Militares del Ejército de Tierra./Foto: Jesús Caparrós españa heroe
Militares del Ejército de Tierra./Foto: Jesús Caparrós
Militares del Ejército de Tierra./Foto: Jesús Caparrós españa
Militares del Ejército de Tierra./Foto: Jesús Caparrós

A uno de los nuestros se le escapó un ¡Viva España!, mientras los demás aplaudían.

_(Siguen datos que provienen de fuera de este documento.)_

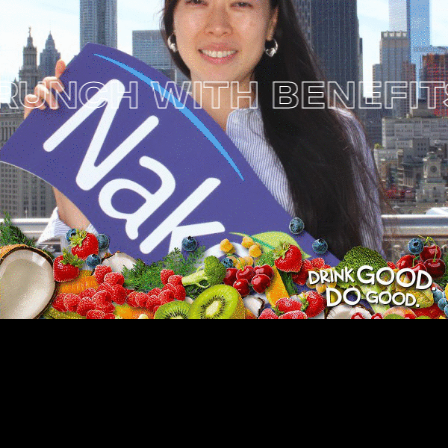
NCH WITH BENEFITS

Fue un momento emocionante, de esos en que es complicado mantener la entereza y muy difícil que no se te escape una lágrima. 

El motivo era que otro de los nuestros partía en pocos días (cuando se publica esta columna ya está en camino) hacia el Líbano, como miembro de la Brigada ‘Guzmán el Bueno’ X. El escenario era la parroquia en torno a la que se articula nuestra vivencia comunitaria semanal y, al finalizar la misa, a Manolo se le entregó en un estuche una imagen del Cristo que la representa y protege, para que lo lleve con él a su misión, lo guíe y lo guarde.

Durante seis meses formará parte del contingente, que tiene como centro de operaciones la base militar española ‘Miguel de Cervantes’, en Marjayoun, en las proximidades de la frontera líbano-israelí. Tiempo en el que será uno de los garantes de mantener la paz en una zona casi siempre convulsa.

Mantener la paz, un objetivo que va mucho más allá de luchar por ella, aunque para conseguirlo haya que portar un arma y puede que mirar de frente al enemigo, con la sangre fría y con la templanza que no solo se aprende en la instrucción, sino que se lleva como una bandera.

Probablemente, alguno de ustedes pensará eso de que ya sabía lo que hace uno cuando se mete a militar, pero tampoco hay que olvidar que para que disfrutemos de ella cada día tiene que haber personas que la guarden y se esfuercen para mantenerla con una labor invisible. Y la paz no se mantiene en la puerta de nuestra casa, sino en centenares de enclaves repartidos por el mundo, el mismo que es mucho más peligroso allende de nuestras fronteras.

Para nosotros -para mí, seguro- Manolo es nuestro héroe. Uno que habla poco, siempre con calma y mesura y asume con naturalidad el deber que lo llama. Junto a él va el Cristo de la Providencia y nuestros corazones, que piden por él, por quienes le acompañan en la misión y por aquellos a los que tiene que proteger, que somos todos en definitiva.